── Material for the task ──
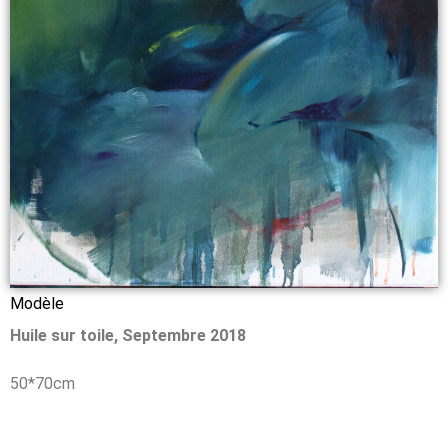
Modèle
Huile sur toile, Septembre 2018
50*70cm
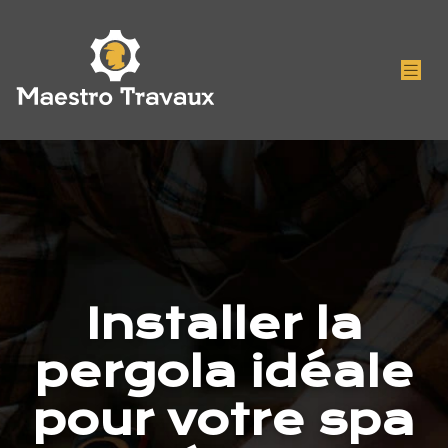
Installer la
pergola idéale
pour votre spa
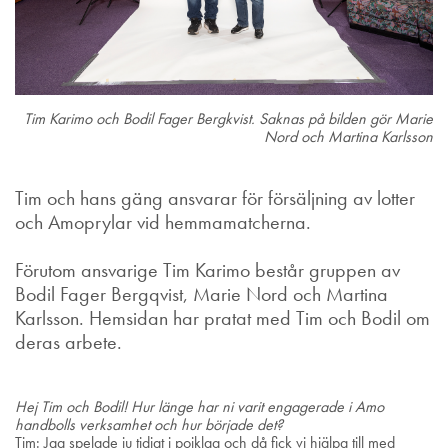
Tim Karimo och Bodil Fager Bergkvist. Saknas på bilden gör Marie
Nord och Martina Karlsson
Tim och hans gäng ansvarar för försäljning av lotter
och Amoprylar vid hemmamatcherna.
Förutom ansvarige Tim Karimo består gruppen av
Bodil Fager Bergqvist, Marie Nord och Martina
Karlsson. Hemsidan har pratat med Tim och Bodil om
deras arbete.
Hej Tim och Bodil! Hur länge har ni varit engagerade i Amo
handbolls verksamhet och hur började det?
Tim: Jag spelade ju tidigt i pojklag och då fick vi hjälpa till med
───
**Try it**: Give the entries again exactly. Pictures stay out.

**Reply**:
Modèle
Huile sur toile, Septembre 2018
50*70cm
Installer la
pergola idéale
pour votre spa
Tim Karimo och Bodil Fager Bergkvist. Saknas på bilden gör Marie
Nord och Martina Karlsson
Tim och hans gäng ansvarar för försäljning av lotter
och Amoprylar vid hemmamatcherna.
Förutom ansvarige Tim Karimo består gruppen av
Bodil Fager Bergqvist, Marie Nord och Martina
Karlsson. Hemsidan har pratat med Tim och Bodil om
deras arbete.
Hej Tim och Bodil! Hur länge har ni varit engagerade i Amo
handbolls verksamhet och hur började det?
Tim: Jag spelade ju tidigt i pojklag och då fick vi hjälpa till med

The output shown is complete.